Exercise prompt
Reproduce only the lines below from the line containing "Stay Connect" to the line containing "Under the U.S", exactly as written, with both end lines kept. Omit the pictures.

─── Provided records ───

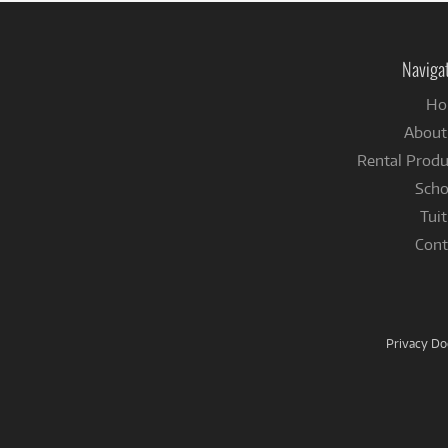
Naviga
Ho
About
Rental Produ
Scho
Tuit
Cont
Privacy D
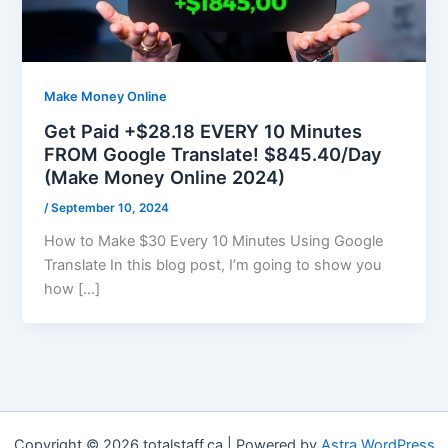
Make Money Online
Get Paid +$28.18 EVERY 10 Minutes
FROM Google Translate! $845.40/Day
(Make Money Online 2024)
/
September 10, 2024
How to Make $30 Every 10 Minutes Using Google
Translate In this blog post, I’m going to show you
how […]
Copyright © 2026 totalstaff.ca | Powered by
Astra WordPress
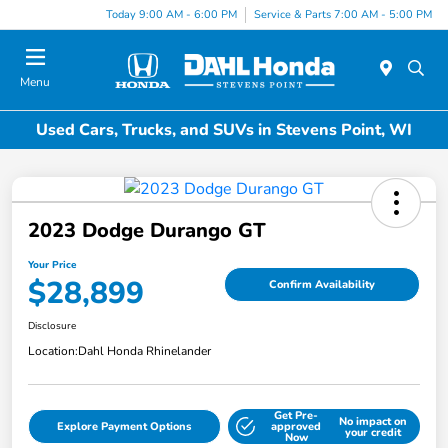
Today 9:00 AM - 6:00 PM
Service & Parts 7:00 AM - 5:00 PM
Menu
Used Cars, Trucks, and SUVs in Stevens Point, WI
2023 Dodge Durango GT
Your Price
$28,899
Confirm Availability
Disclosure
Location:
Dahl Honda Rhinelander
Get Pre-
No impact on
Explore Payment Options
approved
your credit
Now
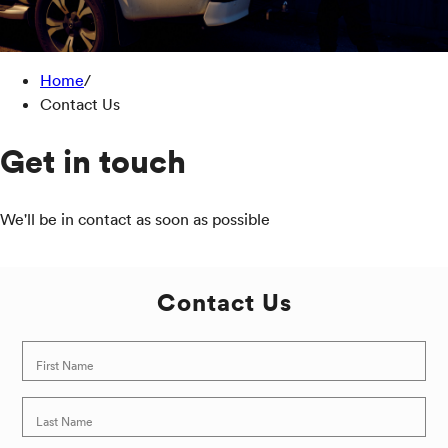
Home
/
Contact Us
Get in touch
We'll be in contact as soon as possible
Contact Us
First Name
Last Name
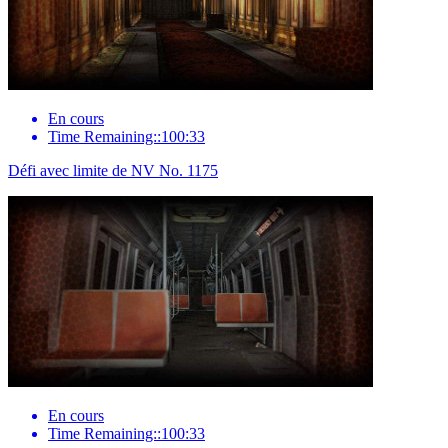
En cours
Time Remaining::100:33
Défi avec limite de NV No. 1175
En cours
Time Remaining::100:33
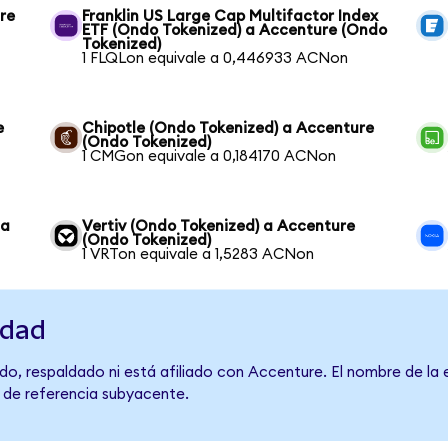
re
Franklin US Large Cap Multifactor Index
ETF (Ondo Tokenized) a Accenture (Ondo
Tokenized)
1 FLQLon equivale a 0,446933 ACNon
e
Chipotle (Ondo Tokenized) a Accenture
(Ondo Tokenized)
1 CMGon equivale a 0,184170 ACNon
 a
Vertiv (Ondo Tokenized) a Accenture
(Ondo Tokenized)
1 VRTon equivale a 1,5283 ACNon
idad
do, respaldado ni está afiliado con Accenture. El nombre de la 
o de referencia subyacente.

───
─── Provided records ───

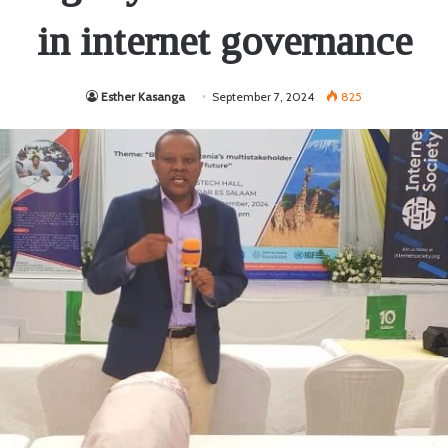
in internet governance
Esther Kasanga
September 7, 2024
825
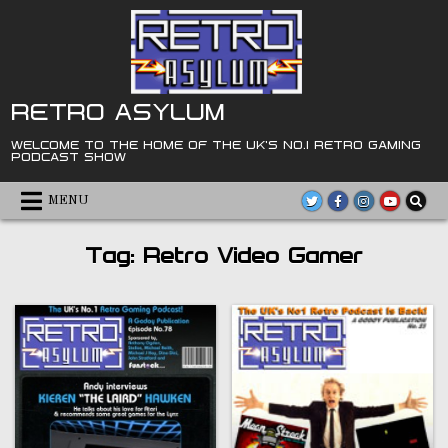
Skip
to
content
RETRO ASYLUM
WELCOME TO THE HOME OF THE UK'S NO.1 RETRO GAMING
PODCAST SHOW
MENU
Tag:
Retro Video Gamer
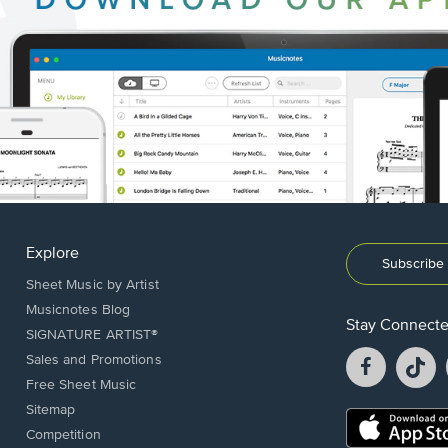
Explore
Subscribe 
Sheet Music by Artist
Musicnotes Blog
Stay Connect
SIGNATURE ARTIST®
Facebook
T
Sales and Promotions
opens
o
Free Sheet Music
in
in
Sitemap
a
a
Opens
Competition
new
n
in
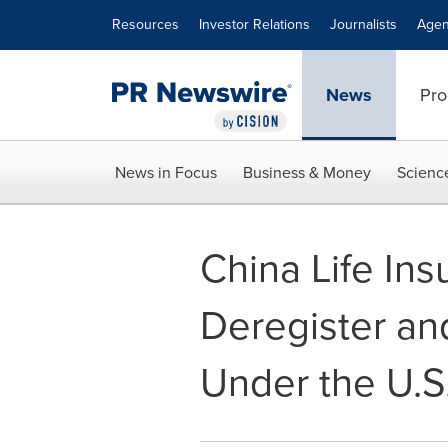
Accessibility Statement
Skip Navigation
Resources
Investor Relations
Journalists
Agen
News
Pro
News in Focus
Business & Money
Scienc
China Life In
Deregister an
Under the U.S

───

Output for this exercise
Stay Connect
SIGNATURE ARTIST®
Facebook
T
Sales and Promotions
opens
o
Free Sheet Music
in
in
Sitemap
a
a
Opens
Competition
new
n
in
Accessibility Statement
Skip Navigation
Resources
Investor Relations
Journalists
Agen
News
Pro
News in Focus
Business & Money
Scienc
China Life In
Deregister an
Under the U.S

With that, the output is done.